- **Your task**
What is needed is an exact transcription of every record, minus the pictures.
Available records below:
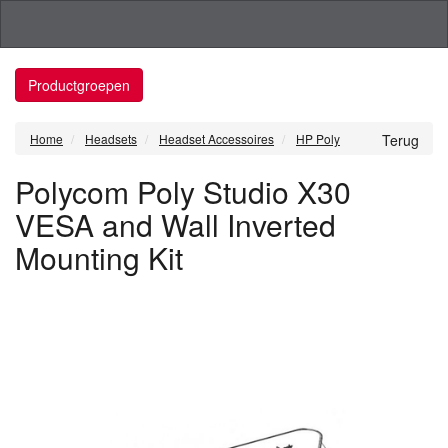
Productgroepen
Home
Headsets
Headset Accessoires
HP Poly
Terug
Polycom Poly Studio X30
VESA and Wall Inverted
Mounting Kit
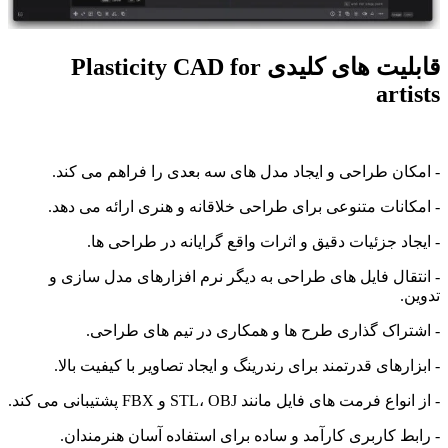
قابلیت های کلیدی Plasticity CAD for
artists
- امکان طراحی و ایجاد مدل های سه بعدی را فراهم می کند.
- امکانات متنوعی برای طراحی خلاقانه و هنری ارائه می دهد.
- ایجاد جزئیات دقیق و اثرات واقع گرایانه در طراحی ها.
- انتقال فایل های طراحی به دیگر نرم افزارهای مدل سازی و
تدوین.
- اشتراک گذاری طرح ها و همکاری در تیم های طراحی.
- ابزارهای قدرتمند برای رندرینگ و ایجاد تصاویر با کیفیت بالا.
- از انواع فرمت های فایل مانند STL، OBJ و FBX پشتیبانی می کند.
- رابط کاربری کارآمد و ساده برای استفاده آسان هنرمندان.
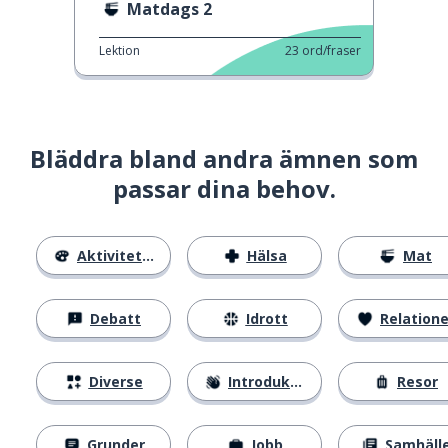
Matdags 2
Lektion
23
ord/fraser
Bläddra bland andra ämnen som
passar dina behov.
Aktiviteter
Hälsa
Mat
Debatt
Idrott
Relatione
Diverse
Introduktion
Resor
Grunder
Jobb
Samhäll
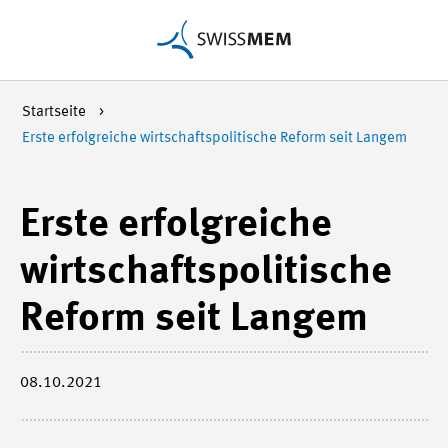
Startseite
Erste erfolgreiche wirtschaftspolitische Reform seit Langem
Erste erfolgreiche
wirtschaftspolitische
Reform seit Langem
08.10.2021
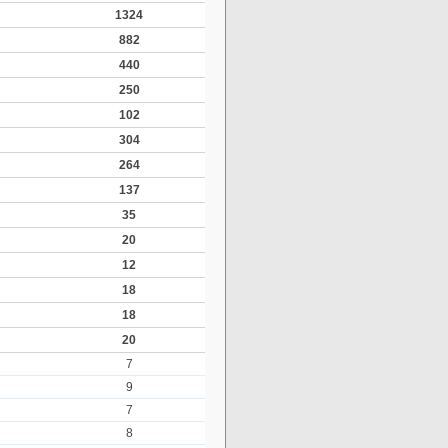
1324
882
440
250
102
304
264
137
35
20
12
18
18
20
7
9
7
8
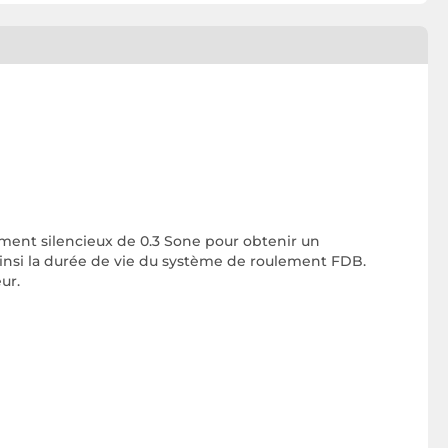
ment silencieux de 0.3 Sone pour obtenir un
insi la durée de vie du système de roulement FDB.
ur.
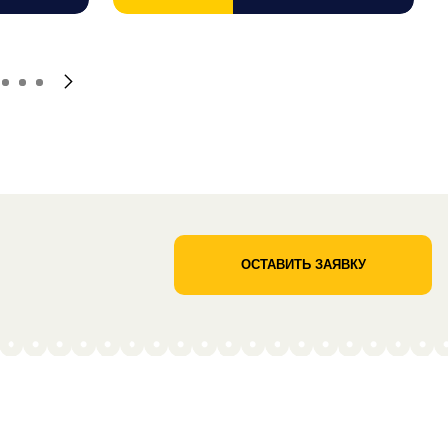
ОСТАВИТЬ ЗАЯВКУ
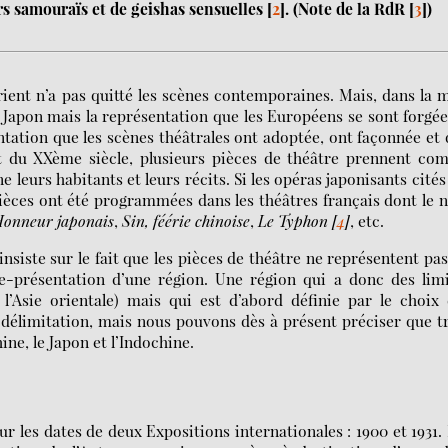
ers samouraïs et de geishas sensuelles
[
2
]
. (Note de la RdR
[
3
]
)
ient n’a pas quitté les scènes contemporaines. Mais, dans la 
e Japon mais la représentation que les Européens se sont forgé
tation que les scènes théâtrales ont adoptée, ont façonnée et
t du XXème siècle, plusieurs pièces de théâtre prennent co
leurs habitants et leurs récits. Si les opéras japonisants cités
pièces ont été programmées dans les théâtres français dont le
Honneur japonais
,
Sin, féérie chinoise
,
Le Typhon
[
4
]
, etc.
insiste sur le fait que les pièces de théâtre ne représentent pa
e-présentation d’une région. Une région qui a donc des limi
’Asie orientale) mais qui est d’abord définie par le choix
délimitation, mais nous pouvons dès à présent préciser que t
ine, le Japon et l’Indochine.
r les dates de deux Expositions internationales : 1900 et 1931.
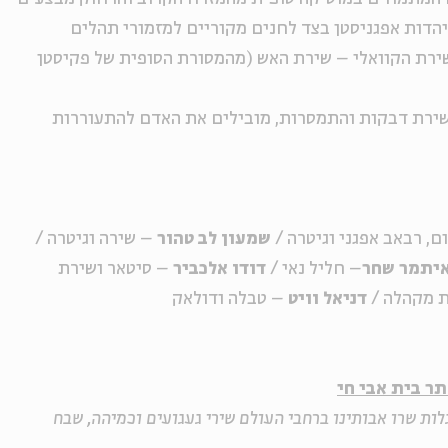
יהדות אפגניסטן בצד לחנים מקוריים למזמורי תהלים
רת הקוואלי – שירת האש (מהמסורת הסופית של פקיסטן
שירת דבקות והתמסרות, מובילים את האדם להתעוררות
ום, רבאב אפגני וגיטרה /
שמעון לב טהור
– שירה וגיטרה /
יתמר שחר
– חליל נאי /
דודו אלכביר
– סיטאר ושירת
ת מקהלה /
דניאל וויט
– טבלה ודולאק
ר בית אבי חי
לות שרו אבותינו ברחבי העולם שירי געגועים וכמיהה, שבח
End of Available records.
- **Response box**
Productgroepen
Home
Headsets
Headset Accessoires
HP Poly
Terug
Polycom Poly Studio X30
VESA and Wall Inverted
Mounting Kit
قابلیت های کلیدی Plasticity CAD for
artists
- امکان طراحی و ایجاد مدل های سه بعدی را فراهم می کند.
- امکانات متنوعی برای طراحی خلاقانه و هنری ارائه می دهد.
- ایجاد جزئیات دقیق و اثرات واقع گرایانه در طراحی ها.
- انتقال فایل های طراحی به دیگر نرم افزارهای مدل سازی و
تدوین.
- اشتراک گذاری طرح ها و همکاری در تیم های طراحی.
- ابزارهای قدرتمند برای رندرینگ و ایجاد تصاویر با کیفیت بالا.
- از انواع فرمت های فایل مانند STL، OBJ و FBX پشتیبانی می کند.
- رابط کاربری کارآمد و ساده برای استفاده آسان هنرمندان.
Matdags 2
Lektion
23
ord/fraser
Bläddra bland andra ämnen som
passar dina behov.
Aktiviteter
Hälsa
Mat
Debatt
Idrott
Relatione
Diverse
Introduktion
Resor
Grunder
Jobb
Samhäll
Startseite
Erste erfolgreiche wirtschaftspolitische Reform seit Langem
Erste erfolgreiche
wirtschaftspolitische
Reform seit Langem
08.10.2021
1324
882
440
250
102
304
264
137
35
20
12
18
18
20
7
9
7
8
ment silencieux de 0.3 Sone pour obtenir un
insi la durée de vie du système de roulement FDB.
ur.
ОСТАВИТЬ ЗАЯВКУ
ers samouraïs et de geishas sensuelles
[
2
]
. (Note de la RdR
[
3
]
)
ient n’a pas quitté les scènes contemporaines. Mais, dans la 
e Japon mais la représentation que les Européens se sont forgé
tation que les scènes théâtrales ont adoptée, ont façonnée et
t du XXème siècle, plusieurs pièces de théâtre prennent co
leurs habitants et leurs récits. Si les opéras japonisants cités
pièces ont été programmées dans les théâtres français dont le
Honneur japonais
,
Sin, féérie chinoise
,
Le Typhon
[
4
]
, etc.
insiste sur le fait que les pièces de théâtre ne représentent pa
e-présentation d’une région. Une région qui a donc des limi
’Asie orientale) mais qui est d’abord définie par le choix
délimitation, mais nous pouvons dès à présent préciser que t
ine, le Japon et l’Indochine.
r les dates de deux Expositions internationales : 1900 et 1931.
יהדות אפגניסטן בצד לחנים מקוריים למזמורי תהלים
רת הקוואלי – שירת האש (מהמסורת הסופית של פקיסטן
שירת דבקות והתמסרות, מובילים את האדם להתעוררות
ום, רבאב אפגני וגיטרה /
שמעון לב טהור
– שירה וגיטרה /
יתמר שחר
– חליל נאי /
דודו אלכביר
– סיטאר ושירת
ת מקהלה /
דניאל וויט
– טבלה ודולאק
ר בית אבי חי
לות שרו אבותינו ברחבי העולם שירי געגועים וכמיהה, שבח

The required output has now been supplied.